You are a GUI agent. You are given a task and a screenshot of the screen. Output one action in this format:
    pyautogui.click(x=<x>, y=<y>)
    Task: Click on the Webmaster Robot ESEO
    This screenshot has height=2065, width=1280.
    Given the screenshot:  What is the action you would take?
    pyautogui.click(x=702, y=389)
* * *
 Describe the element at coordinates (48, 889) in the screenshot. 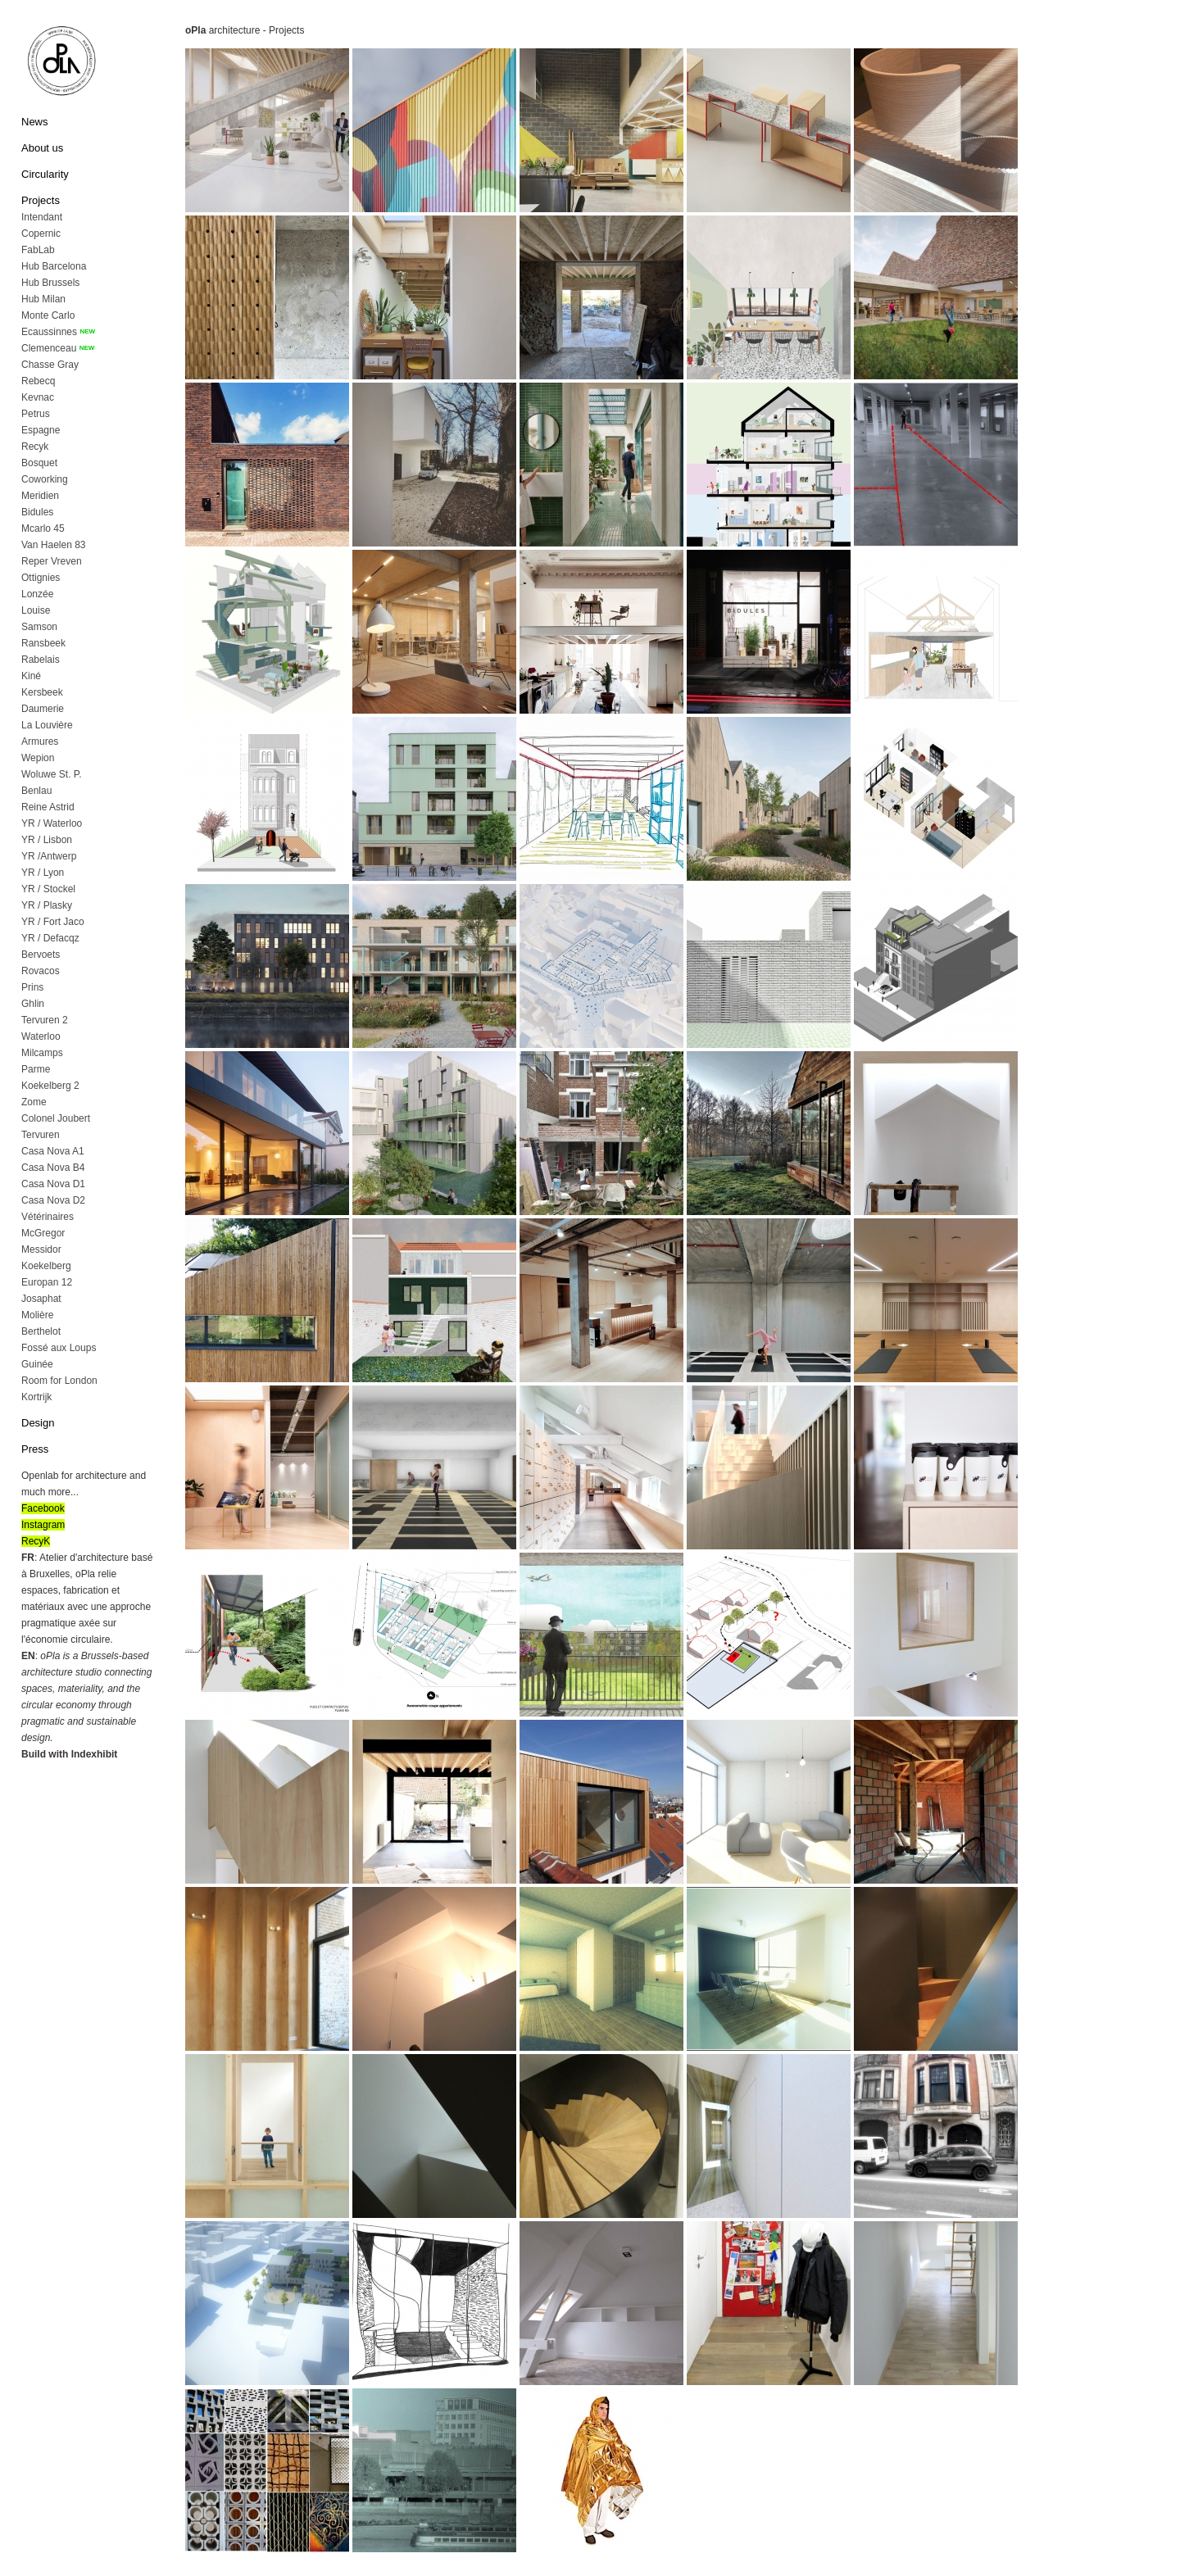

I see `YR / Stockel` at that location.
* * *
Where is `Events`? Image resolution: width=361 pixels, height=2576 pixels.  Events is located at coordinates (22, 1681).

** Problem description **
Go line by line through the data above and report each one that holds the string "width".

** Response box **
    This screenshot has height=2065, width=1280.
Where is `Events`? Image resolution: width=361 pixels, height=2576 pixels.  Events is located at coordinates (22, 1681).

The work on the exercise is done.